Oscillatoria Sutured is an evolving body of work, which explores and questions the uneasy human relationship with bacteria through biological design by suggesting bacteria as a future focus for textiles and fashion.

In Oscillatoria SuturedSimon and Victoria showcase their world-leading and innovative use of Cyanobacterium Oscillatoria as a biomaterial. This bacterium is a photosynthetic autotroph and so materials and designs created from it can be fashioned sustainably using little more than sunlight and air.  Moreover, the individual microscopic filaments of the bacterium, which equate to the fibres in textiles made from it, have a unique oscillatory motility meaning that materials created from it are self-weaving and also self-repairing. Finally, as the production of this biomaterial relies on photosynthesis it is oxygenic and liberates oxygen into its environment. Here we explore this exciting and unique biomaterial as it forms symbiotic relationships with traditional and natural textiles.

For their exhibit with BioFaction at Vienna Design Week, the pair have created a unique living and sutured garment made from an Oscillatoria-cotton hybrid. As the bacterium grows, its oscillatory motility will allow it to move over an agar surface to reconnect the separately placed pattern pieces. In a process rather like the opening and closing of a lotus flower, the unique self-assembling and self-repairing of this biomaterial will be revealed.

In this way, Oscillatoria Sutured can be viewed as a metaphor for our wounding of nature, with our view that the bacterial world can aid humans in healing the rifts, cuts and sutures between humanity and nature within the Anthropocene.  In this sense we see bacteria as a representation for the natural world – reconnecting humans with bacteria and showing these organisms in their biological and beautiful light.

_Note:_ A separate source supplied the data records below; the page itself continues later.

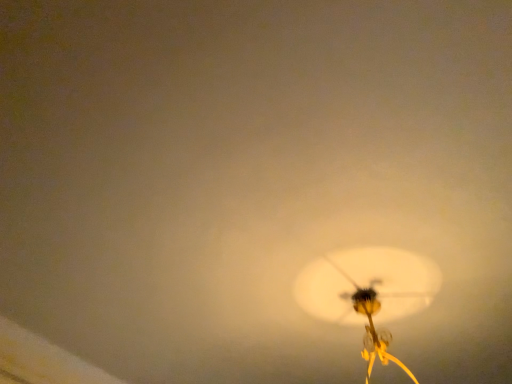 Where is `translucent plastic lamp at center`? translucent plastic lamp at center is located at coordinates (368, 292).

The width and height of the screenshot is (512, 384). What do you see at coordinates (368, 292) in the screenshot?
I see `translucent plastic lamp at center` at bounding box center [368, 292].

Image resolution: width=512 pixels, height=384 pixels. I want to click on translucent plastic lamp at center, so click(x=368, y=292). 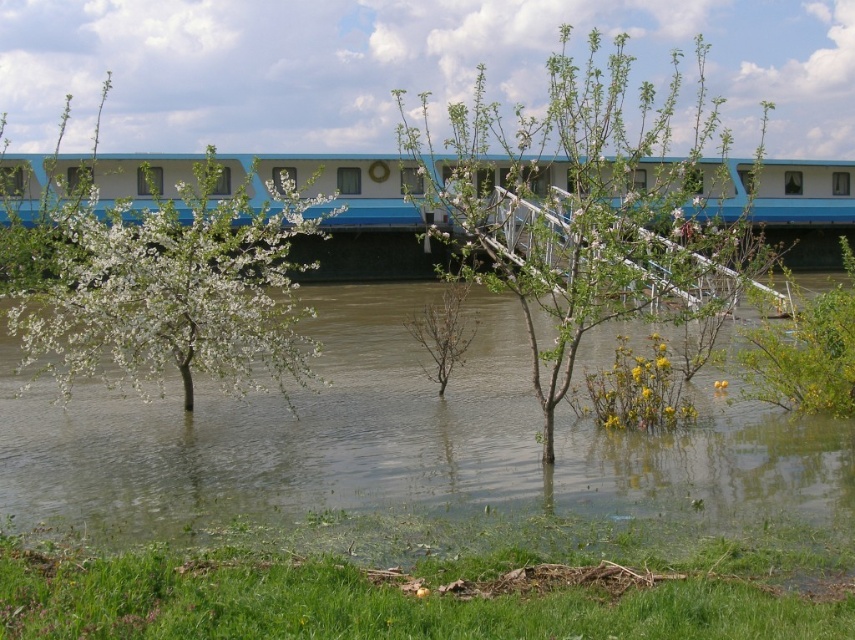 Looking at this image, you are a drone operator trying to locate a specific tree in the flooded area. The coordinates given are point (175, 291). According to the image, what object is located at this point?

The point (175, 291) corresponds to the white blossoming tree at center.

You are a surveyor trying to map the flooded area. You have a drone that can take photos from above. To ensure accuracy, you need to capture an image where the white blossoming tree at center is exactly at the center of the photo. Given the tree is currently at coordinate point 0.455, 0.207, what adjustment should you make to the drone to center the tree?

To center the white blossoming tree at center, the drone should adjust its position so that the tree moves from its current coordinates of 0.455 on the x axis and 0.207 on the y axis to the center point of the photo, which is typically at [427,320]. This means moving the drone slightly to the right along the x axis and upwards along the y axis to align the tree at the center coordinates. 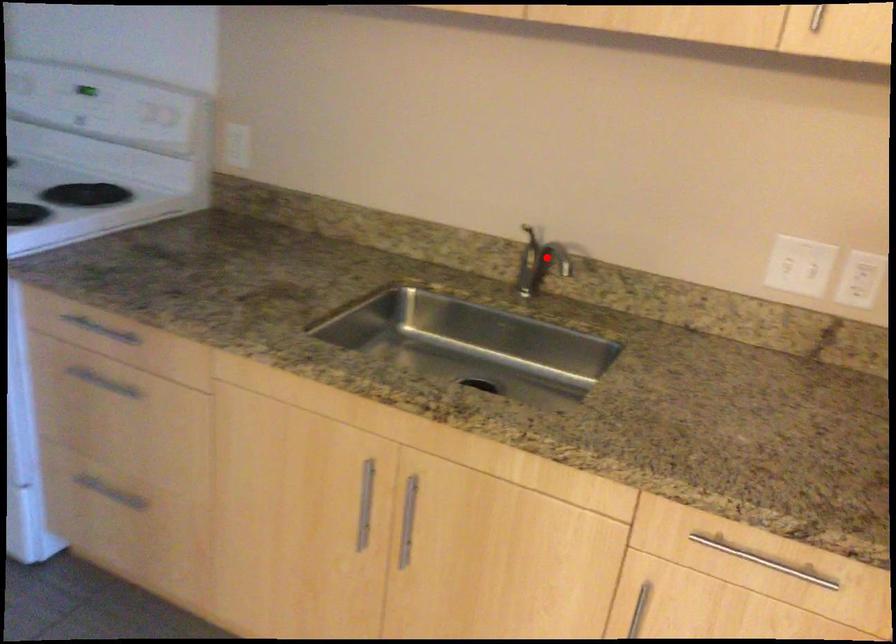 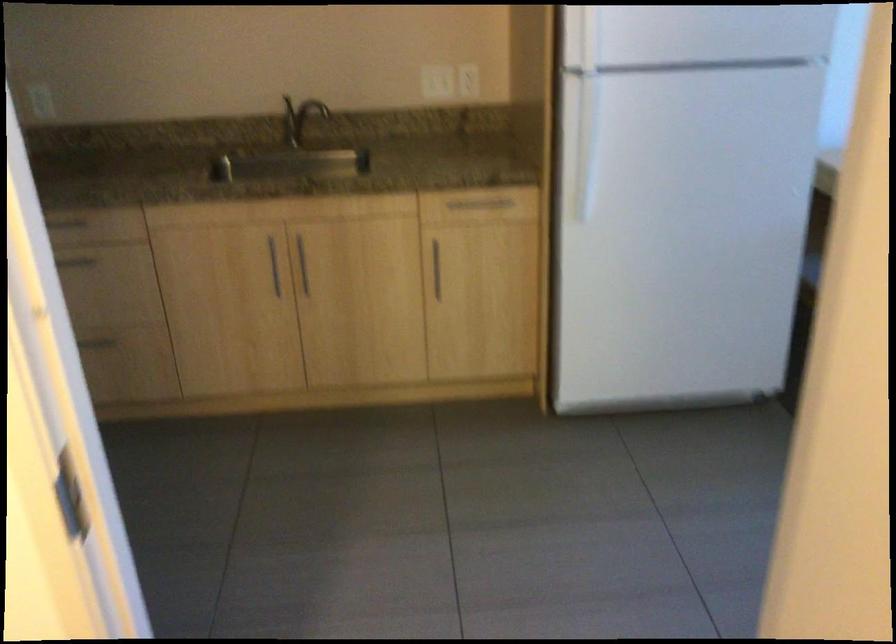 Question: I am providing you with two images of the same scene from different viewpoints. A red point is marked on the first image. Can you still see the location of the red point in image 2?

Choices:
 (A) Yes
 (B) No

Answer: (A) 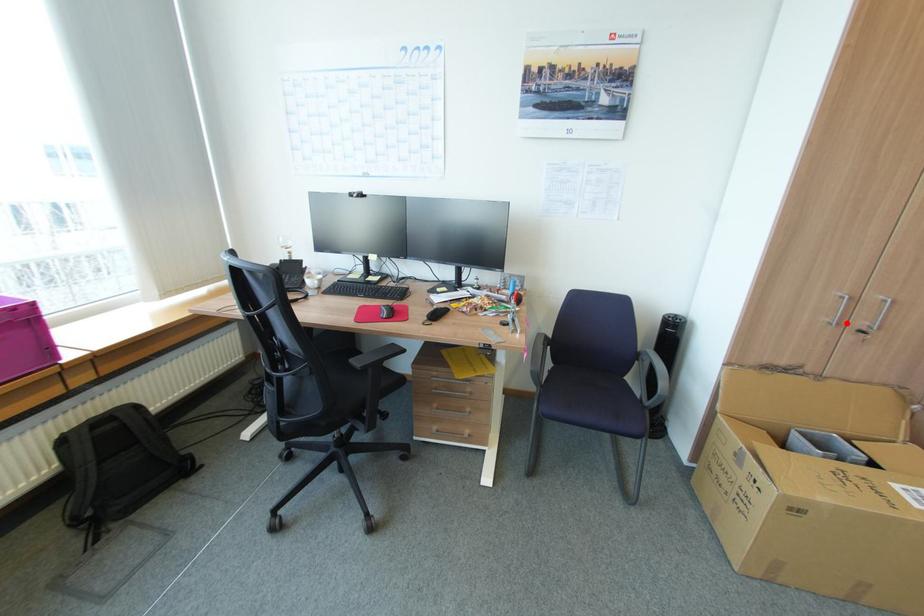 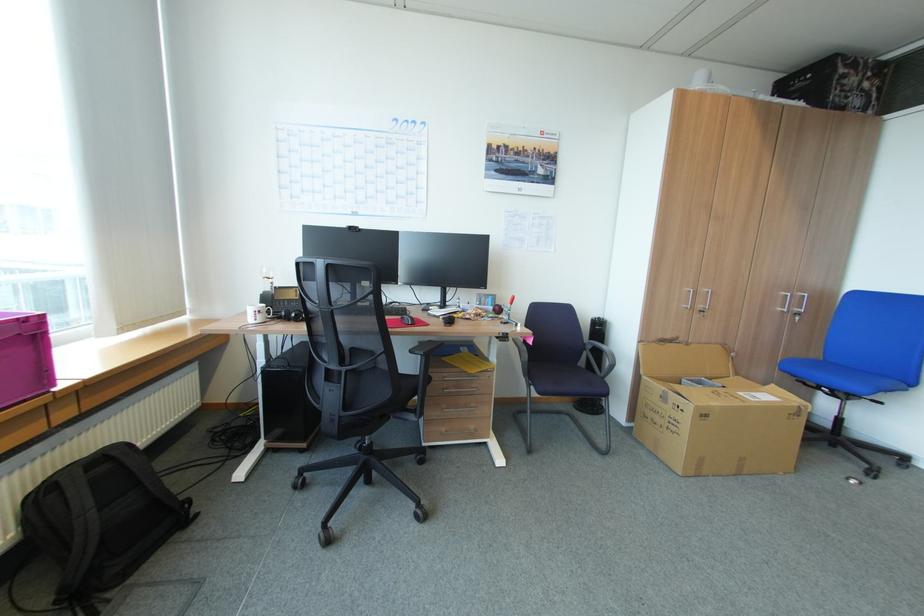 Question: I am providing you with two images of the same scene from different viewpoints. A red point is marked on the first image. Can you still see the location of the red point in image 2?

From a design point of view, the self-repairing and sustainable biomaterial could be interesting to consider as a future solution for seam-free garment production or as a solution for zip replacements, as a way to close garments in order to perfectly fit clothing to the wearer.  Though currently in the developmental stage, it is interesting to speculate on whether we might be able to wear this self-oxygenating and self-repairing biomaterial in the future.


Images taken by and copyright of Dr Simon Park.  Image above: Microscopic view of Cyanobacterium Oscillatoria and textile samples in which you can view the Oscillatoria filling in the gaps in the material with its own design – a collaboration between Dr Simon Park and Victoria Geaney.
Image top: Images taken by and copyright of Dr Simon Park.  Cyanobacterium Oscillatoria biomaterial samples – a collaboration between Dr Simon Park and Victoria Geaney.


Dr Simon Park

Dr Simon F. Park is a Senior Teaching Fellow at the University of Surrey, where he teaches Microbiology and Molecular Biology. For many years now, he has also worked at the fertile intersection between art and science, and here he has  been involved in many innovative art and microbiology projects. The outcomes of these projects have been widely disseminated and they have featured at such venues as The Natural History Museum, The Science Museum, The Royal Institution, The Science Gallery, The Wellcome Collection, and The Eden Project. He is also the founder and curator of C-MOULD, a unique culture collection of microorganisms with interesting properties, and for use in art and design.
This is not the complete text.